En realidad, hacerlo es prácticamente imposible, y el poder de la pequeña pantalla, con su atractivo de colores y sonidos, termina casi siempre imponiéndose. Los padres conscientes de ello o con opción moral propia se ven la mayoría de las veces imposibilitados a ejercer en esto su responsabilidad. A veces, ni ellos mismos tienen claro lo que mejor conviene a sus hijos.

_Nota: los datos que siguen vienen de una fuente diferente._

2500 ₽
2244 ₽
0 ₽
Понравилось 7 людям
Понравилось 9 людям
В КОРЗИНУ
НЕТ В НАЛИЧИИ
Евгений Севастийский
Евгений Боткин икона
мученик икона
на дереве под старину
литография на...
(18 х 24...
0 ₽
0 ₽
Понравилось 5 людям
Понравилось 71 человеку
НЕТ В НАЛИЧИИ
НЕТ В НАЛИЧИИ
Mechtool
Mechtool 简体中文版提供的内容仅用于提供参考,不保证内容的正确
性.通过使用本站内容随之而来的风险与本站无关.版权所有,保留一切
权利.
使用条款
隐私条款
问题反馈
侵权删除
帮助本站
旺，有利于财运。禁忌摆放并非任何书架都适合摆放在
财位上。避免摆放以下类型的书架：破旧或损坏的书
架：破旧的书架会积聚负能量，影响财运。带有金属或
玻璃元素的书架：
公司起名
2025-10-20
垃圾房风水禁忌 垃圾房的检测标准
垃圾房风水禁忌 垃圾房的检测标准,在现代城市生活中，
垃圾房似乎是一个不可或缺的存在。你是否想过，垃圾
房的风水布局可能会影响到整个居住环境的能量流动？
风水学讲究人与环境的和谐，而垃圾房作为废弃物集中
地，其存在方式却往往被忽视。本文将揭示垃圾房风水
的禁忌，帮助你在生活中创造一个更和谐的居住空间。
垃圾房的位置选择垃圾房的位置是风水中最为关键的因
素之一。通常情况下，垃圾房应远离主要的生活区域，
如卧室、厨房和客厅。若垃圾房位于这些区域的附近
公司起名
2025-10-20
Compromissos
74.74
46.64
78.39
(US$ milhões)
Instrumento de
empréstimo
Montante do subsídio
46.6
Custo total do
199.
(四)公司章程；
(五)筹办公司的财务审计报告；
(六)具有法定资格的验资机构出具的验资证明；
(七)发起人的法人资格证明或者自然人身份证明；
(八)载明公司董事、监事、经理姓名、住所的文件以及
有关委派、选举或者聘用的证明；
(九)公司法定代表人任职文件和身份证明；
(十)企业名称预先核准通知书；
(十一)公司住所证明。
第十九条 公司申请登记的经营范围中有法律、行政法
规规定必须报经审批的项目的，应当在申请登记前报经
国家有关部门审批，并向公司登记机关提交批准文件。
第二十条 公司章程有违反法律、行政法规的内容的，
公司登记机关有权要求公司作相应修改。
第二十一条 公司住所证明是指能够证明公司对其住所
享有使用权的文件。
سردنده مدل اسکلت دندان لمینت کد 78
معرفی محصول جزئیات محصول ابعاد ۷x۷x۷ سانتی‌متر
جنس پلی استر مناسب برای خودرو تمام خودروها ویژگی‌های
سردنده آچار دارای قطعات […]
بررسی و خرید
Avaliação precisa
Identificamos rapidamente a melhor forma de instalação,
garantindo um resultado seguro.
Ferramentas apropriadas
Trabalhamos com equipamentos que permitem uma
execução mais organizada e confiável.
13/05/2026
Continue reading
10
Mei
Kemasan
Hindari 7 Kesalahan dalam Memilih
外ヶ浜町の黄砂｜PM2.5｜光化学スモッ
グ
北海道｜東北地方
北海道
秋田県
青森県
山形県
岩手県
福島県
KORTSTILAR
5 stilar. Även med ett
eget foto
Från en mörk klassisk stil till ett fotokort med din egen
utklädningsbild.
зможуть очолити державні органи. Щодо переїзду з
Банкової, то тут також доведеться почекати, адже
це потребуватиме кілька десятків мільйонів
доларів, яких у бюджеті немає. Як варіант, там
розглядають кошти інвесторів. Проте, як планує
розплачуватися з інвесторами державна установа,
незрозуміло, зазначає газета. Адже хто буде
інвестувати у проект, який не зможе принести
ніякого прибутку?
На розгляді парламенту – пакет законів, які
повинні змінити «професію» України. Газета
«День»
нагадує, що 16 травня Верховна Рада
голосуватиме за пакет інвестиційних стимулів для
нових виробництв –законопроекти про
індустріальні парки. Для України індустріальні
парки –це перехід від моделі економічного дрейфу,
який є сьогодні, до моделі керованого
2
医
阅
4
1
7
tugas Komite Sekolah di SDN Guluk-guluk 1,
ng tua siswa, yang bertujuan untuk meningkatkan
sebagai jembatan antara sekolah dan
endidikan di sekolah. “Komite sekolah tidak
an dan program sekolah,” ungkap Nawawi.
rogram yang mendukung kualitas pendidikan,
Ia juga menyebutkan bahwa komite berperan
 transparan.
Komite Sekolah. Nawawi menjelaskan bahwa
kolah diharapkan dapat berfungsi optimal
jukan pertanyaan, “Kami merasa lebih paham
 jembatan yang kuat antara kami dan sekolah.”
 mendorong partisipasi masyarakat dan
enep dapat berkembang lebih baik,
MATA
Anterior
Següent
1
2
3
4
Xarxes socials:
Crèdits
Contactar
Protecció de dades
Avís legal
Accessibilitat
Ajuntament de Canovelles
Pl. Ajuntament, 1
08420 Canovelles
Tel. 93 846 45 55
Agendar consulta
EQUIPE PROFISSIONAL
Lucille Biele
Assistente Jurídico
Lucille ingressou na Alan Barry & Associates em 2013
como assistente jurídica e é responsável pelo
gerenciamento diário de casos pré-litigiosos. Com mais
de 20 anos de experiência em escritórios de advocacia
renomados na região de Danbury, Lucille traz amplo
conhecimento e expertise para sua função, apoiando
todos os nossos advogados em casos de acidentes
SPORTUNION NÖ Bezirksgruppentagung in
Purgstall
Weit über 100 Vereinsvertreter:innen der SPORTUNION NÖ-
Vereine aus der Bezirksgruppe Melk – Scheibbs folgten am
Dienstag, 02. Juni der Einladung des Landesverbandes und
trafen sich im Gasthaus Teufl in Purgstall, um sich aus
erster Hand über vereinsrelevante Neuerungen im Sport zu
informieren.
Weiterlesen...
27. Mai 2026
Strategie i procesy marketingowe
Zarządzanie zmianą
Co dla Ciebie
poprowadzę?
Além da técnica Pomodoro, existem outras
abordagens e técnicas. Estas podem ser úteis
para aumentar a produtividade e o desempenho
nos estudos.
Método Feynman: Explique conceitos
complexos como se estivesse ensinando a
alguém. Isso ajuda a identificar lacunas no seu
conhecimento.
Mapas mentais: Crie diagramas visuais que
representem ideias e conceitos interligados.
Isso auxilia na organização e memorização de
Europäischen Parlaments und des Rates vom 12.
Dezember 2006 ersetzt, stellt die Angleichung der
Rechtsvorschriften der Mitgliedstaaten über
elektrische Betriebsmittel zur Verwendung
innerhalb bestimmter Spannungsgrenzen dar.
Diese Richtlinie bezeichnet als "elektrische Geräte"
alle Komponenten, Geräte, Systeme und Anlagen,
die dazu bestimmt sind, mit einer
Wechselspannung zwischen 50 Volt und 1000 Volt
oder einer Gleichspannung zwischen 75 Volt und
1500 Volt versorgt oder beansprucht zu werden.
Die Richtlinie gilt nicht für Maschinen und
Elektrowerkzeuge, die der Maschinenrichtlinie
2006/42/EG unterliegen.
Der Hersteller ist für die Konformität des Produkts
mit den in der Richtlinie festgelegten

Perdida en general la posibilidad de control por parte de los mayores sobre los más jóvenes, éstos se automodelan o son modelados por los medios, al margen casi siempre de cualquier criterio científico de psicología evolutiva o de maduración biológica. Y, por supuesto, de la debida dosificación del conocimiento, según el período de edad que corresponda. Los resultados cantan: niñas que en lugar de ser princesas, como decía Sabina, quieren ser mujeres antes de tiempo, niños con resabios de adultos y, a veces, de calculada y fría agresividad; adolescentes conocedores de astucias y prácticas impropias de sus años, cuando no faltos de curiosidad y de asombro ante cosas importantes y/o grandiosas. En definitiva, con necesidades ajenas a su edad, que, por ejemplo, les compelen a practicar el sexo cuando, por falta lógica de madurez, debieran dedicarse a actividades más inocentes y de menos responsabilidad.